In a typical classroom, the teacher will begin the lesson with a target (learning outcome or objective) that they will share with students, letting them know exactly what the main point of the lesson is. The activities and teaching is aligned with this target and during the lesson the students should be able to answer what they are learning and why they are learning the skill. The teacher’s target will be aligned to the skills that are on the report card, thus allowing the teacher multiple opportunities to determine the student’s true performance level of the skill.
Classroom assignments and assessments will continue to be graded and students will know what they do correctly, but there will no longer be the need to calculate a percentage to put on the returned homework. Instead, there will be an increased focus on providing the students with specific feedback aligned to the skill that the teacher is working with the students on mastering. When the student knows what the target is, completes an assignment aligned to that skill, and the teacher provides specific feedback in relation to that skill, research has proven that there will be an increase in student achievement because the student knows exactly what they need to do to show growth.

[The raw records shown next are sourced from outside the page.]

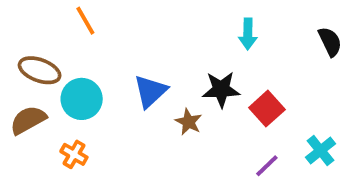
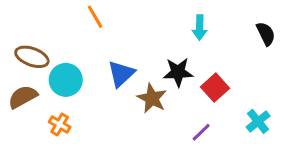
orange line: (85, 21) -> (95, 17), moved
brown star: (189, 122) -> (152, 98), size x1.4
purple line: (267, 166) -> (201, 132), moved

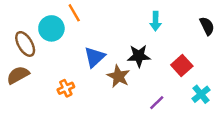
brown ellipse: (32, 57) -> (25, 44), turned 40
cyan circle: (66, 80) -> (51, 28), moved
red square: (215, 88) -> (182, 65), moved
orange cross: (60, 125) -> (66, 88), moved, turned 35

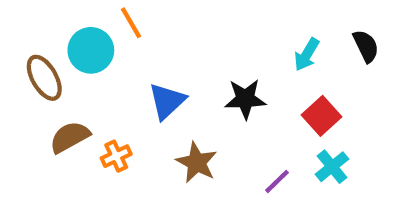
cyan arrow: (156, 21) -> (307, 55), moved, turned 30
brown semicircle: (18, 75) -> (70, 137), moved
brown star: (118, 76) -> (197, 162), moved
cyan cross: (201, 94) -> (332, 167), moved

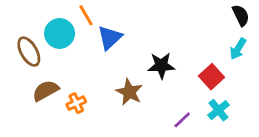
black semicircle: (366, 46) -> (241, 15), moved
cyan arrow: (307, 55) -> (238, 49), moved
blue triangle: (167, 101) -> (110, 38), moved
brown star: (197, 162) -> (129, 92), moved

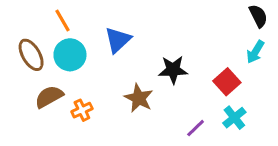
orange line: (86, 15) -> (62, 20), moved
cyan circle: (60, 33) -> (70, 55), moved

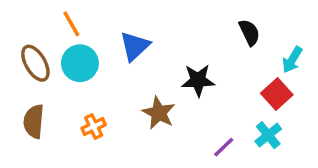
black semicircle: (258, 16) -> (249, 32), moved
red square: (227, 82) -> (277, 94), moved
brown semicircle: (49, 97) -> (34, 121), moved, turned -56

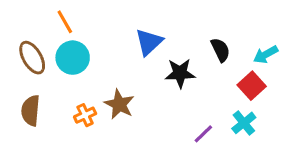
black semicircle: (249, 32) -> (220, 50), moved
blue triangle: (135, 46) -> (149, 42), moved
cyan arrow: (292, 60) -> (266, 54), turned 30
brown star: (159, 113) -> (119, 104), moved

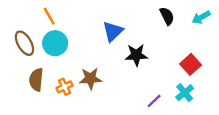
black semicircle: (220, 50) -> (167, 16), moved
cyan arrow: (266, 54) -> (201, 17), moved
brown star: (119, 104) -> (90, 79), turned -30
brown semicircle: (31, 111) -> (36, 80), moved

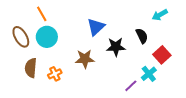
black semicircle: (167, 16) -> (142, 36), moved
cyan arrow: (201, 17) -> (160, 15), moved
brown star: (90, 79) -> (85, 59), moved
cyan cross: (185, 93) -> (149, 74), moved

Major assignments and assessments will be accompanied with a rubric that specifically states what a student needs to be able to do in order to earn a 4, 3, 2, or a 1. The teachers will spend time reviewing this information before the students begin the activity so they know exactly what is expected of them before they begin the activity. Then, as the learning process unfolds, the student is able to ask the necessary questions in order to more successfully complete the activity than if they did not know what was expected of them.